On the southeast corner of Fairfax and Sunset sat a slender white girl on an upside-down red plastic bucket. She wore a tie-dyed yellow-and-violet dress that hugged her figure and went all the way down to her ankles. Her face was long and would become homely as she aged, but that year she had a particular beauty brought out by the mostly peaceful mutiny of people in the street.

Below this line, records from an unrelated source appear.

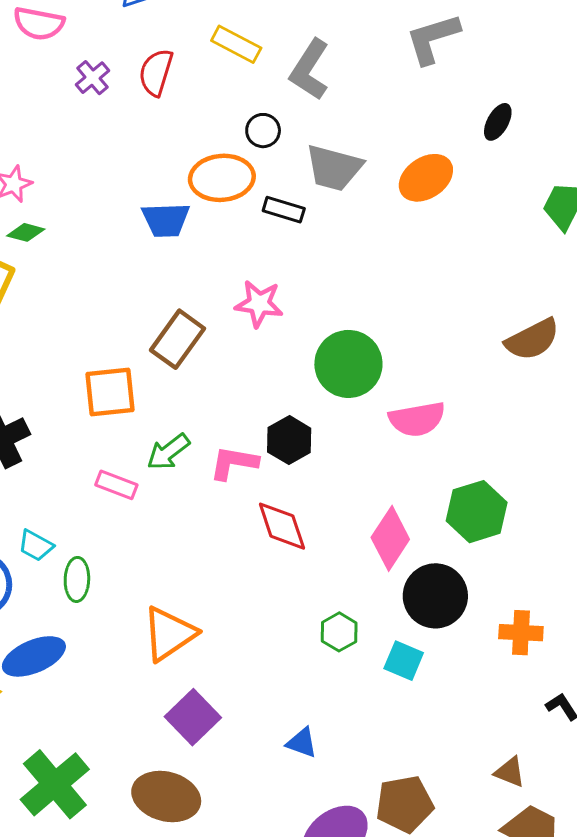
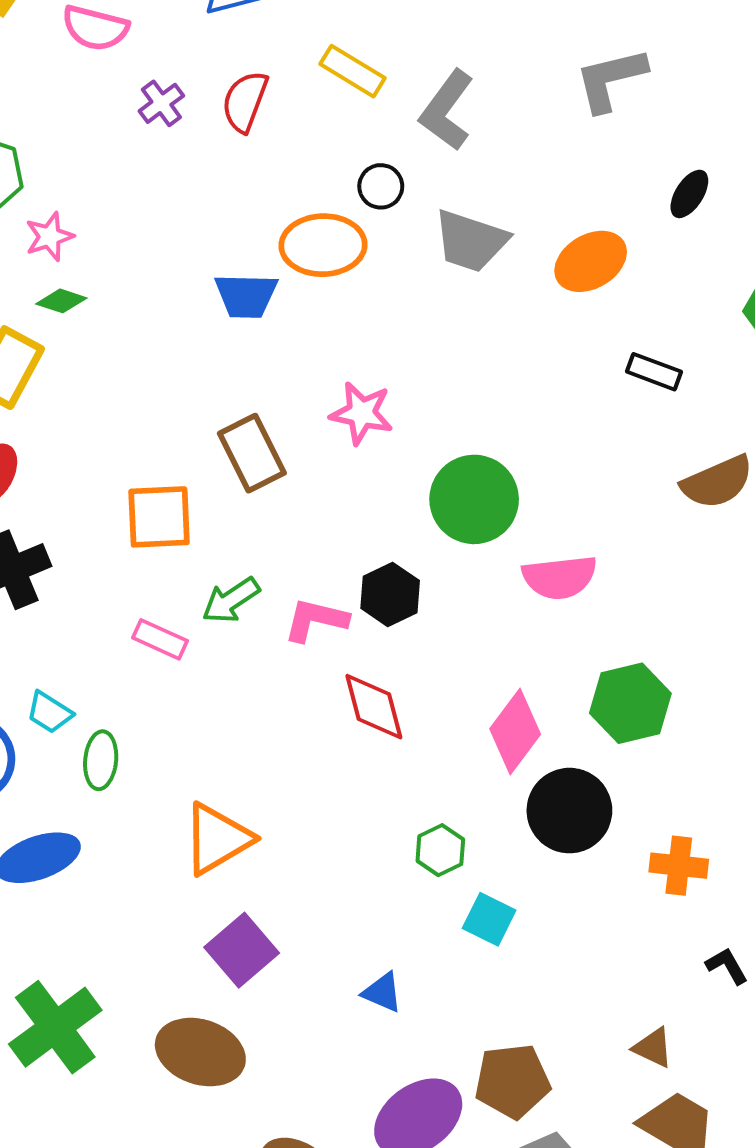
black rectangle: (284, 210) -> (654, 372), moved
brown rectangle: (178, 339) -> (252, 453), turned -66
cyan square: (404, 661) -> (489, 919), moved

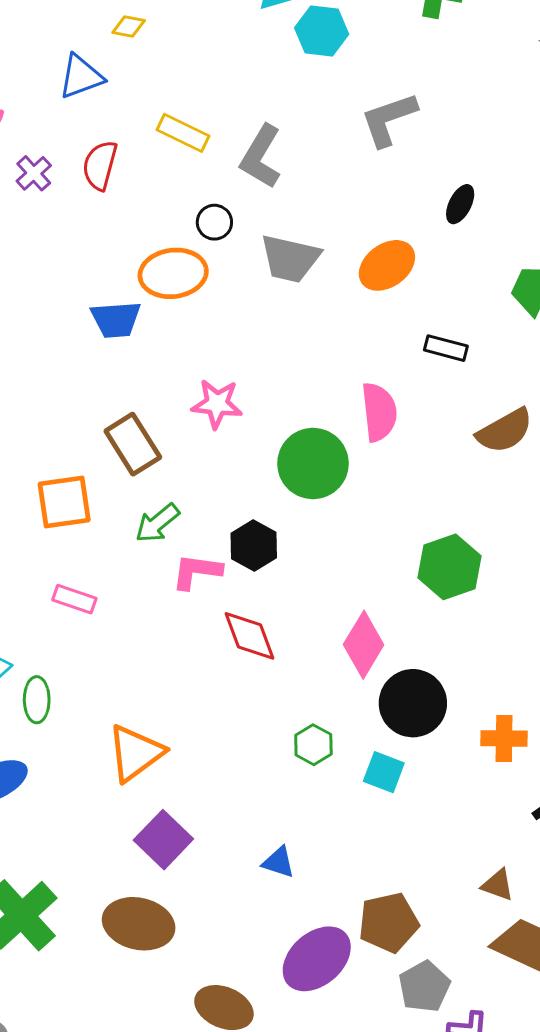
pink semicircle: (560, 577) -> (379, 412), moved, turned -84
green arrow: (231, 600) -> (157, 523), moved
green hexagon: (630, 703) -> (449, 567), moved
cyan square: (489, 919) -> (384, 772), moved

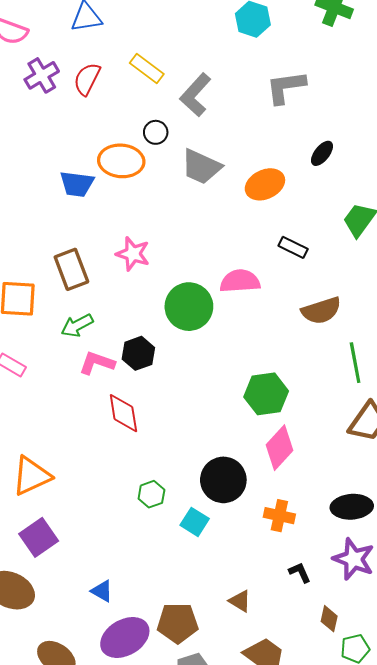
purple cross: (34, 173) -> (42, 75), size x1.4
pink semicircle: (379, 412) -> (240, 281), turned -99
pink diamond: (364, 645) -> (280, 448), moved
blue triangle: (279, 862) -> (102, 591), moved
brown triangle: (498, 885) -> (240, 601), moved

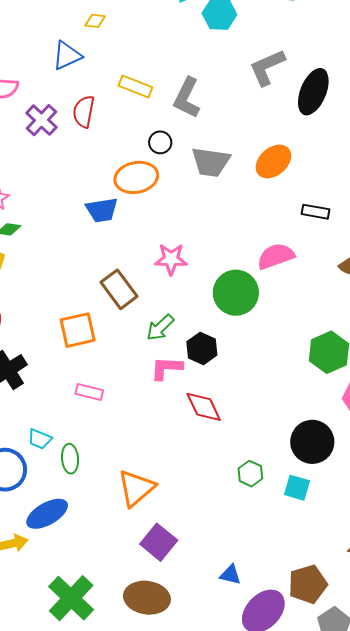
black ellipse: (322, 153) -> (313, 92), moved, size x1.8
green arrow: (77, 325) -> (160, 328), moved

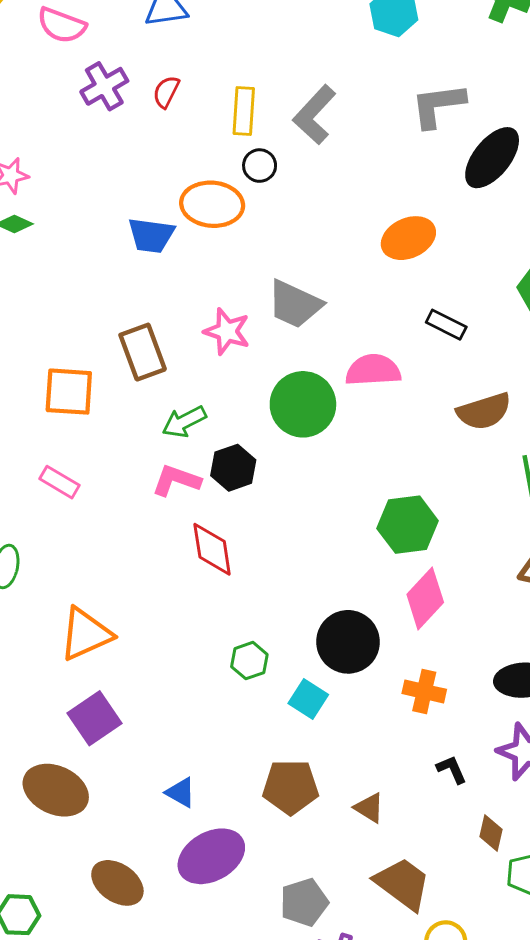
yellow rectangle: (135, 87) -> (244, 111), moved, turned 56
red semicircle: (84, 112) -> (166, 92), size x0.7
gray trapezoid: (211, 162) -> (295, 304), moved
brown pentagon: (308, 584) -> (291, 787), moved

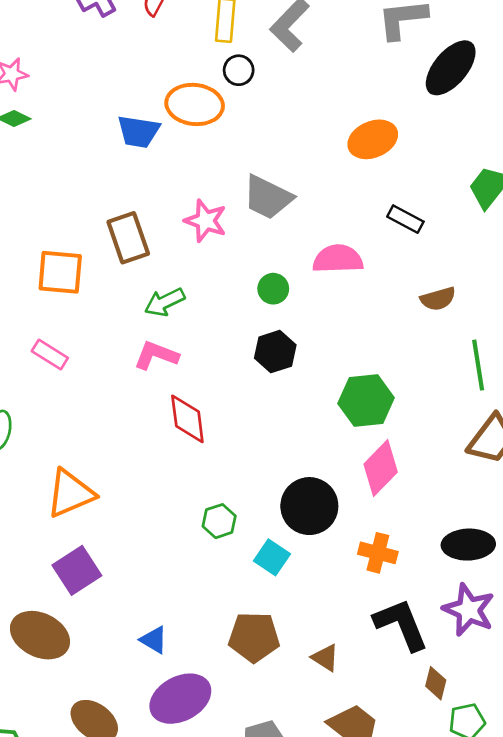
green circle: (303, 404) -> (273, 289), size x0.5
brown semicircle: (484, 411) -> (438, 299), size x0.7
black hexagon: (233, 468) -> (275, 352), moved
black L-shape: (452, 769) -> (401, 624), size x2.0

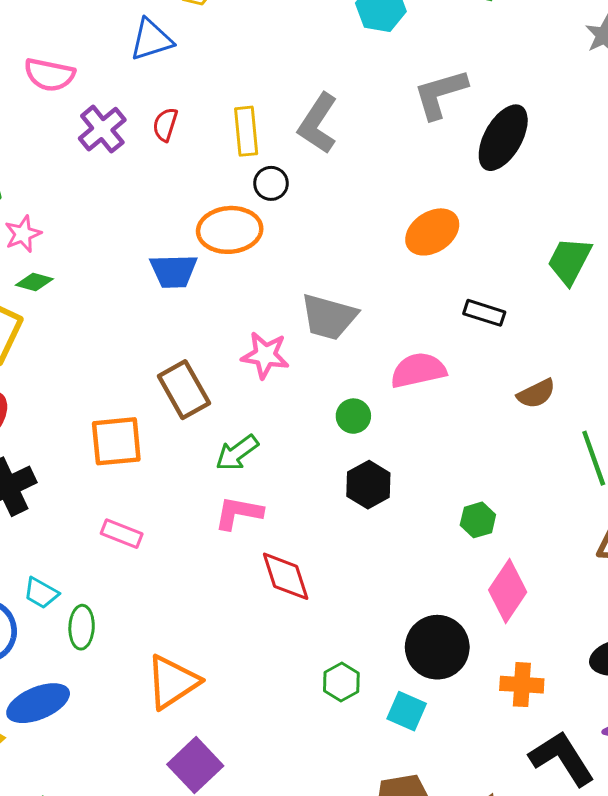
green hexagon: (366, 401) -> (478, 520), size x0.6

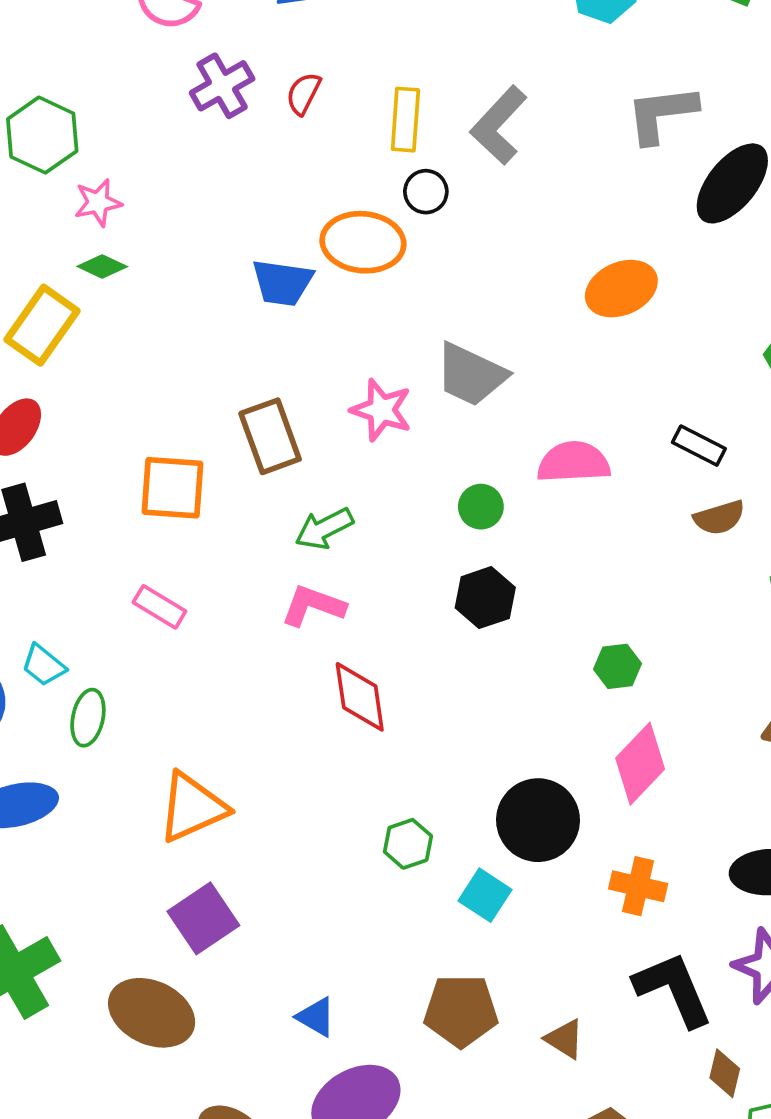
black rectangle: (484, 313) -> (699, 446), moved

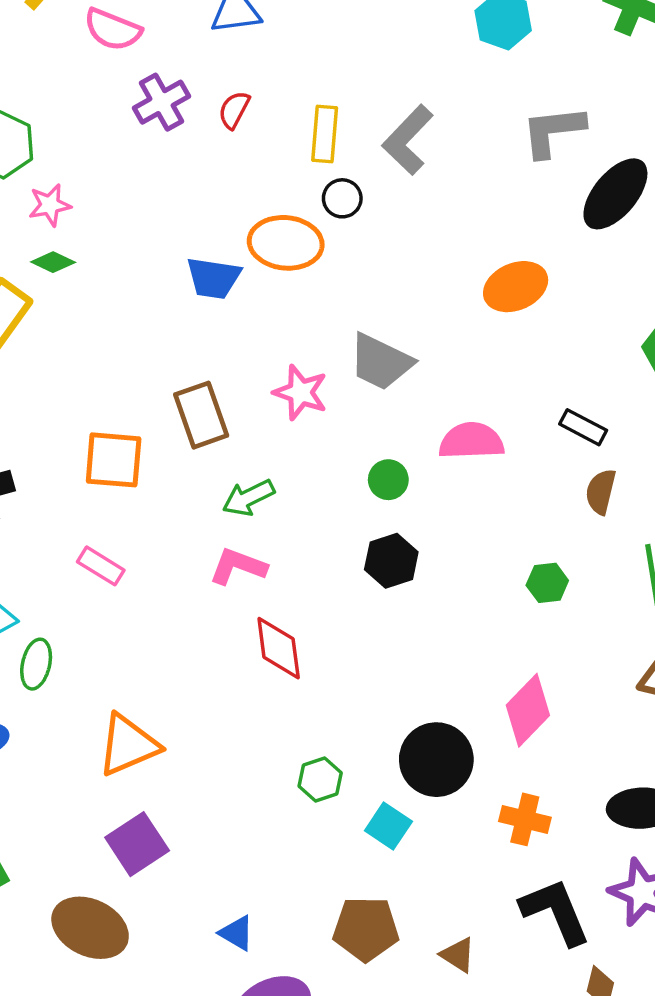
brown semicircle: (719, 518) -> (601, 492), turned 120
green hexagon: (618, 666) -> (547, 583), moved

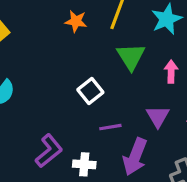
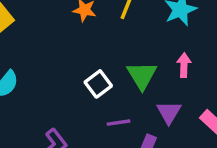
green triangle: (131, 57) -> (142, 75), moved

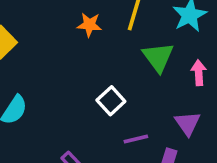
green triangle: (142, 75) -> (158, 57), moved

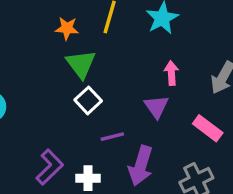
green triangle: (158, 57) -> (81, 64), moved
purple triangle: (188, 123) -> (156, 107), moved

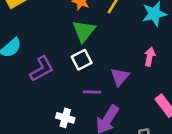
purple triangle: (156, 107) -> (120, 77), moved
purple L-shape: (50, 167) -> (42, 69), moved

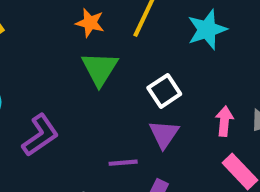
pink arrow: (150, 57) -> (224, 121), moved
white square: (82, 60) -> (164, 91), moved

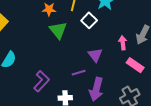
white square: (164, 91) -> (89, 20), moved
purple L-shape: (40, 135) -> (42, 81), moved

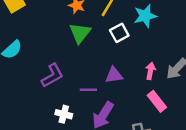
purple triangle: (95, 55) -> (114, 75), turned 42
purple L-shape: (42, 81) -> (52, 76), moved

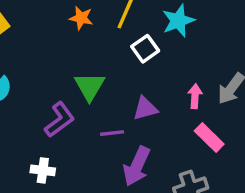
green triangle: (80, 33) -> (89, 86), moved
white cross: (64, 114) -> (43, 170), moved

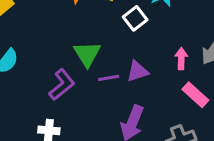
purple line: (112, 133) -> (109, 78), moved

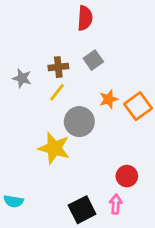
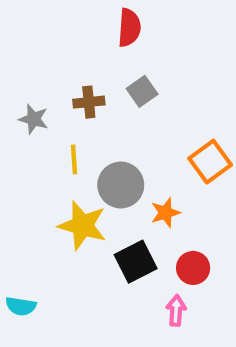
yellow line: (57, 92) -> (74, 159), moved, turned -42
orange star: (109, 99) -> (165, 213), moved
black square: (82, 210) -> (136, 262), moved

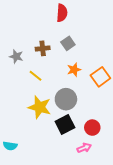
yellow line: (74, 159) -> (36, 76), turned -48
gray circle: (121, 185) -> (66, 99), moved
orange star: (165, 213) -> (74, 70), moved
pink arrow: (176, 310) -> (84, 148), turned 64

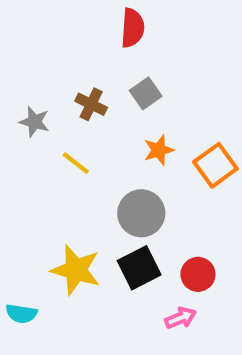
brown cross: (43, 48) -> (91, 104), turned 32
yellow star: (40, 107) -> (76, 270), moved

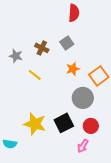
red semicircle: (133, 28) -> (74, 13), moved
gray circle: (141, 213) -> (83, 98), moved
pink arrow: (181, 318) -> (83, 146), turned 144

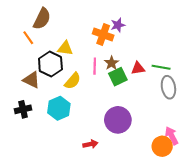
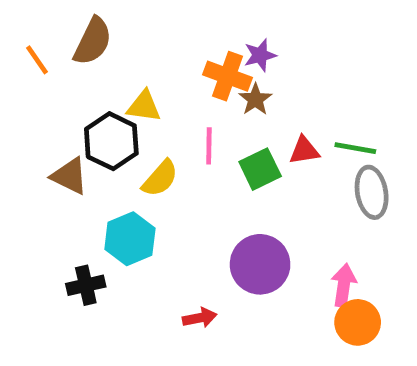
orange line: (28, 38) -> (37, 60), moved
brown star: (112, 63) -> (255, 99), moved
black cross: (23, 109) -> (86, 285), moved
pink arrow: (172, 136) -> (344, 285), moved, turned 36

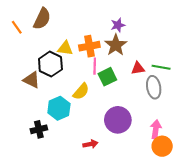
orange cross: (228, 76) -> (89, 46), moved, turned -30
brown star: (255, 99) -> (116, 45), size x1.5
green square: (260, 169) -> (107, 77), moved
yellow semicircle: (160, 178) -> (81, 91), moved
gray ellipse: (372, 192) -> (154, 87), moved

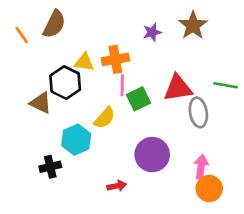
brown star: (116, 45) -> (193, 25), moved
green line: (161, 67) -> (226, 85), moved
red triangle: (138, 68) -> (178, 88), size x1.6

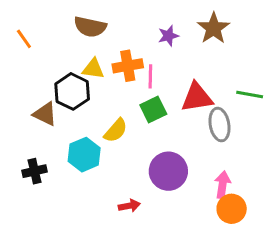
brown semicircle: (54, 24) -> (90, 27), moved, turned 76
pink line: (122, 85) -> (150, 76), moved
black cross: (50, 167) -> (34, 171), moved

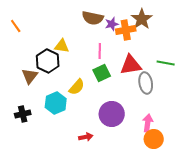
brown semicircle: (90, 27) -> (93, 18), moved
orange cross: (128, 66) -> (126, 30), moved
brown triangle: (45, 114) -> (30, 76), turned 42

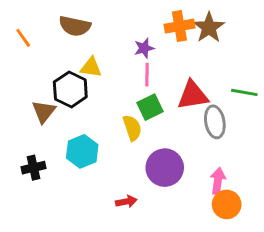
brown semicircle: (93, 18) -> (75, 26), moved
purple star: (112, 24) -> (144, 48), moved
orange cross: (126, 30) -> (179, 26), moved
yellow semicircle: (77, 87) -> (132, 128), moved, turned -60

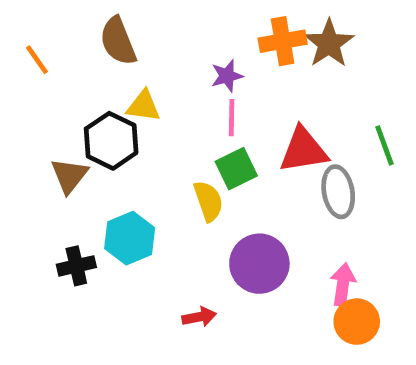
brown semicircle: (75, 26) -> (118, 41), turned 56
green line: (244, 92) -> (385, 145), turned 60
black cross: (33, 168) -> (76, 266), moved

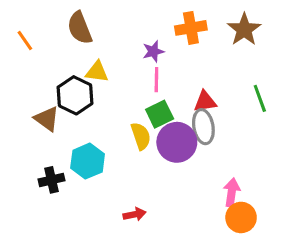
brown star: (329, 43) -> (244, 30), moved
red triangle: (303, 150) -> (205, 102), size x0.7
brown triangle: (69, 176) -> (47, 119), turned -32
gray ellipse: (338, 192) -> (203, 127), moved
purple circle: (259, 264) -> (177, 142), moved

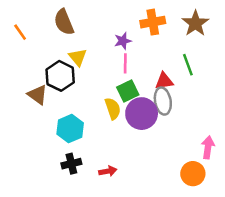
yellow triangle: (97, 72) -> (78, 57), turned 42
green line: (260, 98) -> (188, 65), moved
black cross: (52, 180) -> (71, 164), moved
pink arrow: (232, 192) -> (208, 147), moved

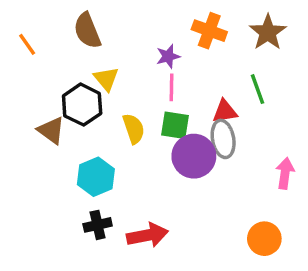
orange cross: (153, 22) -> (209, 31), turned 30
green square: (128, 91) -> (175, 125), turned 35
yellow semicircle: (113, 109) -> (134, 129), moved
pink arrow: (208, 147) -> (285, 173), moved
red arrow: (108, 171) -> (147, 235), size x1.6

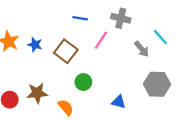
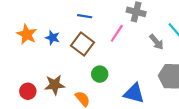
blue line: (80, 18) -> (85, 16), moved
blue triangle: (119, 102) -> (134, 93), size x1.5

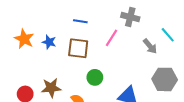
brown square: (83, 44) -> (78, 48), turned -30

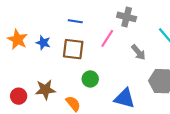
gray arrow: (150, 46) -> (138, 52), moved

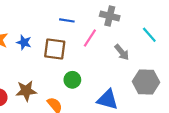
blue line: (75, 21) -> (67, 20), moved

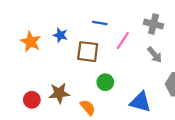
gray cross: (110, 16) -> (154, 24), moved
blue star: (24, 42) -> (60, 35), moved

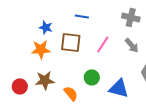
pink line: (123, 41) -> (103, 44), moved
orange star: (31, 42) -> (41, 49), moved, turned -30
green circle: (105, 82) -> (92, 77), moved

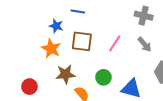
blue line: (82, 16) -> (78, 12), moved
orange star: (41, 49) -> (51, 49), turned 30
brown star: (45, 80) -> (65, 74), moved

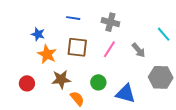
gray cross: (144, 16) -> (110, 22), moved
blue star: (56, 26) -> (38, 34), moved
red circle: (29, 87) -> (27, 83), moved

As I approached she looked up and smiled. Her eyes were amber. Her hair was long and brown. At her bare feet sat a white plastic bucket with roses, dahlias, small sunflowers, poppies, and maybe half a dozen other flowers arranged at random.
“How much?” I asked.
“Whatever you can give,” she said.
“What if I don’t have anything?”
“Then that’s what you can give.”
“But aren’t you here to make money?”
“I’ll get enough for some bread and honey whether you pay me or not.” Her eyes went a little out of focus. “One time a guy gave me some French bread and strawberry jam and only took one little snapdragon.”
“Are you Ruby?”
“Yes.”
I held out a hand and she rose to shake it.
“What’s your name?”
“Easy.”
“Wow.”
She was standing very close to me. I could smell rose attar and human sweat. People were moving around us, but there was an aura of stillness in the little patch of sidewalk that we occupied.
“Do I know you, Easy?”
I took out the graduation picture and showed it to her.
“Evander,” she said.
“He hasn’t been home in four or five days and his mother wants to make sure he’s okay.”
“Maybe he doesn’t want to go home,” she suggested.
“I just need to see him breathing, that’s all.”
Ruby considered me for a moment, came to a decision, and said, “Come on.”
“What about your flowers?”
“Somebody’ll take them.”
She took me by the hand and we waded into the throng. For a brief moment there I felt alive and that something great awaited me.